This chapter discusses whether women’s universities will have a strong sense of direction in the years to come. Women’s education has long been a topic of special interest to social scientists, but researched within the context of education at women’s universities, university management, or gender topics. The focus here is on educating women to become professionals, and providing an invaluable learning environment that gives social and diverse educational opportunities to female students.

Introduction

Women’s colleges and universities became very popular in Japan after the end of World War II. As of 2016, with over 800 four-year universities in the nation, there were 77 women’s universities, comprising two national universities, two public universities, and 73 private universities, which demonstrates that the number of women’s universities is still about 10% of all universities in Japan, although it has been declining since the 2000s.

It is widely recognized, on the other hand, that the number of women’s universities and colleges both in the USA and Britain, which had existed for over 100 years, has dropped rapidly.
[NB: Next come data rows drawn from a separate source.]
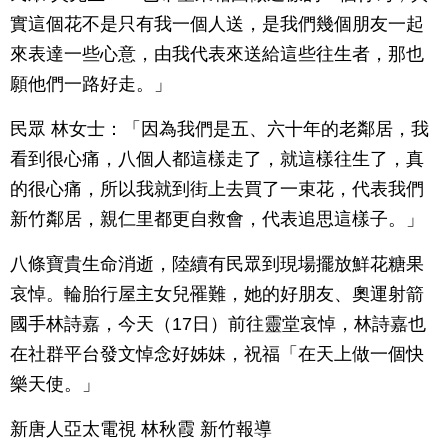
實這個花不是只有我一個人送，是我們幾個朋友一起
來表達一些心意，由我代表來送給這些往生者，那也
願他們一路好走。」
民眾 林女士：「因為我們是五、六十年的老鄰居，我
看到很心痛，八個人都這樣走了，就這樣往生了，真
的很心痛，所以我就到街上去買了一束花，代表我們
新竹鄰居，親仁里都更自救會，代表追思這樣子。」
八條寶貴生命消逝，陸續有民眾到現場擺放鮮花糖果
哀悼。輪胎行屋主女兒罹難，她的好朋友、奧運射箭
國手林詩嘉，今天（17日）前往靈堂哀悼，林詩嘉也
在社群平台發文悼念好姊妹，祝福「在天上做一個快
樂天使。」
新唐人亞太電視 林秋霞 新竹報導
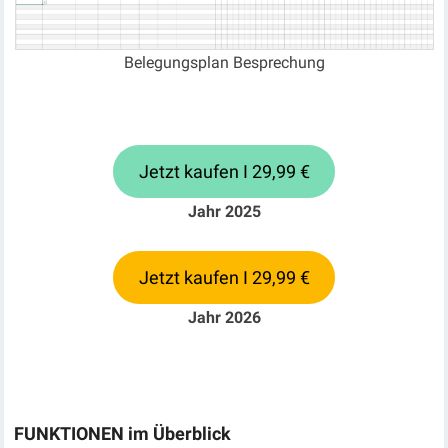
Belegungsplan Besprechung
Jetzt kaufen I 29,99 €
Jahr 2025
Jetzt kaufen I 29,99 €
Jahr 2026
FUNKTIONEN im Überblick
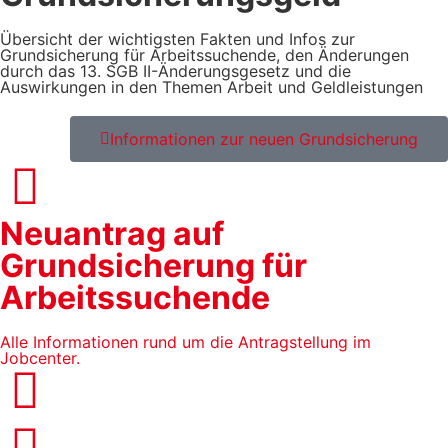
Übersicht der wichtigsten Fakten und Infos zur
Grundsicherung für Arbeitssuchende, den Änderungen
durch das 13. SGB II-Änderungsgesetz und die
Auswirkungen in den Themen Arbeit und Geldleistungen
Informationen zur neuen Grundsicherung
Neuantrag auf
Grundsicherung für
Arbeitssuchende
Alle Informationen rund um die Antragstellung im
Jobcenter.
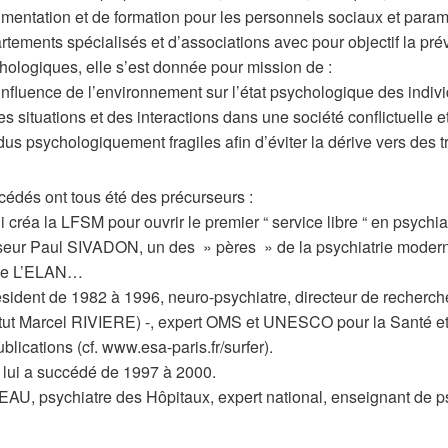
mentation et de formation pour les personnels sociaux et param
rtements spécialisés et d’associations avec pour objectif la pré
hologiques, elle s’est donnée pour mission de :
’influence de l’environnement sur l’état psychologique des indiv
s situations et des interactions dans une société conflictuelle 
us psychologiquement fragiles afin d’éviter la dérive vers des t
cédés ont tous été des précurseurs :
a la LFSM pour ouvrir le premier “ service libre “ en psychiat
seur Paul SIVADON, un des » pères » de la psychiatrie moderne, 
de L’ELAN…
ident de 1982 à 1996, neuro-psychiatre, directeur de recherche
itut Marcel RIVIERE) -, expert OMS et UNESCO pour la Santé et
blications (cf. www.esa-paris.fr/surfer).
ui a succédé de 1997 à 2000.
 psychiatre des Hôpitaux, expert national, enseignant de psych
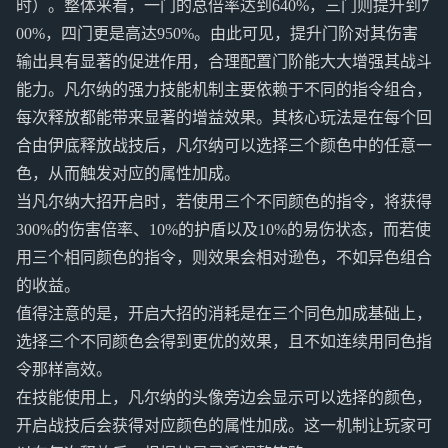
时）。整体来看，一门的总倍率达到640%，三门则提升到7
00%，四门更是高达950%。由此可见，提升门阶对其伤害
输出具有显著的促进作用，合理配置门阶能大大增强其战斗
能力。凡尔纳的强力技能机制主要依赖于不同的指令组合，
每次释放都能带来显著的增益效果。其核心玩法是在每个回
合由伊底释放战技后，凡尔纳可以选择三个颜色中的任意一
色，从而触发对应的属性加成。
当凡尔纳大招开启时，若使用三个不同颜色的指令，将获得
300%的伤害倍率、10%的护盾以及10%的易伤状态，而若使
用三个相同颜色的指令，则效果会相对逊色，不如异色组合
的收益。
值得注意的是，开启大招的消耗是在三个同色加成基础上，
选择三个不同颜色会得到更优的效果，且不如连续用同色指
令那样高效。
在技能使用上，凡尔纳的头像旁边会显示可以选择的颜色，
开启战技后会获得对应颜色的属性加成。这一机制让玩家可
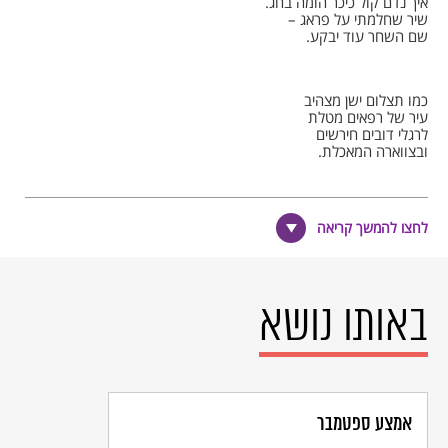
איך נדם קול כיכר הומה בחג.
שיר שחלמתי על פראג –
שם השחר עוד יבקע.
כמו תצלום ישן מצהיב
עיר של רפאים מטלת
לרגלי דובים חירשים
ובצווארה המאכלת.
את פתחו איש לא יוצא
לחצו להמשך קריאה
ריח גטאות מלוח
מקצה ועד קצה
על פני העיר נישא ברוח
באותו נושא
איך על פראג…
רק השקט בה נותר
איש צעיר חומק לפתע
אמצע ספטמבר
אז עלה לו אור מוזר
שם בכיכר שמתה.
Some of them became co-educational colleges like Vassar College, some were fully incorporated into universities, like Radcliffe College at Harvard University, and some were even closed.

In Europe and in the US, women started to receive the opportunity for higher education in the second half of the 19th century. In those days it was possible for only very few women to have a traditional higher education, or enter a prestigious university in Europe. As an attempt to provide that opportunity, women’s colleges were originally established to provide women with education equivalent to that provided in the men-only universities or colleges in the US and in Britain.

Although there are still many women’s colleges in Japan, as mentioned above, today in the 21st century the roles of Japanese women’s universities in the international community need to be reviewed. Both in the UK and in the US, most women’s colleges or universities have tended to go co-educational in the last 60 years. Now more than ever is the time that women’s colleges in Japan are expected to look ahead to the future of women in the world. Are women’s universities in Japan to be replaced by co-educational universities, and follow this trend occurring in the international community of the 21st century, or are they to continue in their own special role?

To begin with, here is a brief background as to how women’s higher education has developed in Japan.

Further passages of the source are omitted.